Entries provided Block Start

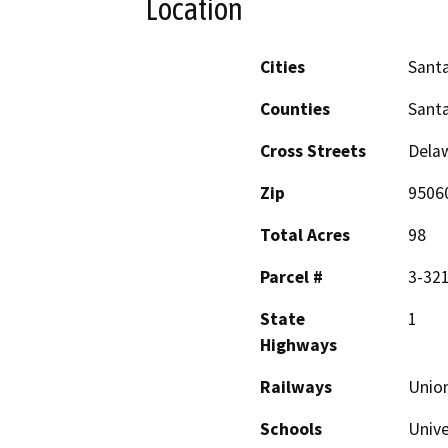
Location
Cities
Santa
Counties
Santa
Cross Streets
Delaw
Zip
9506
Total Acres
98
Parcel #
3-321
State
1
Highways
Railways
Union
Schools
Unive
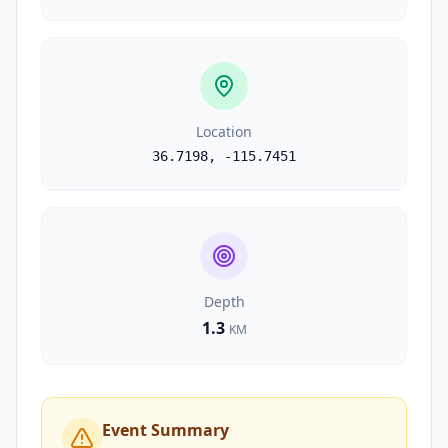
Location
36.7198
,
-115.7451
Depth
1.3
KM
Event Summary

Entries provided Block End
Entries provided Block Start

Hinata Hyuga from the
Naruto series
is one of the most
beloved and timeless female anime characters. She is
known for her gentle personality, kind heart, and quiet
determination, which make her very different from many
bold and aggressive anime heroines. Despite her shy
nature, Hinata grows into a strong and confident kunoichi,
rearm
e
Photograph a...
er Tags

Entries provided Block End
Entries provided Block Start

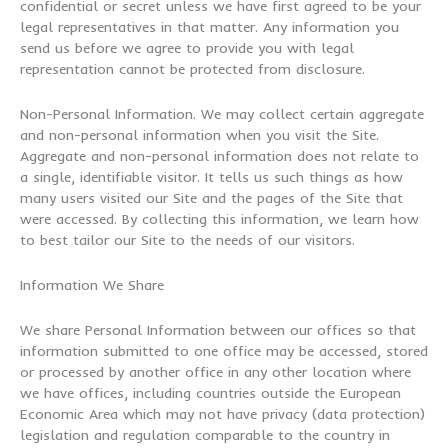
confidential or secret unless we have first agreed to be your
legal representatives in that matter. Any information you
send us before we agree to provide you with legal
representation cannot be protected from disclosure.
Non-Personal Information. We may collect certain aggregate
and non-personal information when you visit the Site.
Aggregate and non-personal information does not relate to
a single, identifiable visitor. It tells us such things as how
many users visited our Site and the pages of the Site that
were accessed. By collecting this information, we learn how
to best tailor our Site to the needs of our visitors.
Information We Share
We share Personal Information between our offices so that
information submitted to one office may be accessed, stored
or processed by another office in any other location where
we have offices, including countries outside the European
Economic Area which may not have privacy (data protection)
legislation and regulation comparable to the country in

Entries provided Block End

* What you are asked to do:
Which lines of the data include "many"? Copy each of them.

* Answer below:
determination, which make her very different from many
many users visited our Site and the pages of the Site that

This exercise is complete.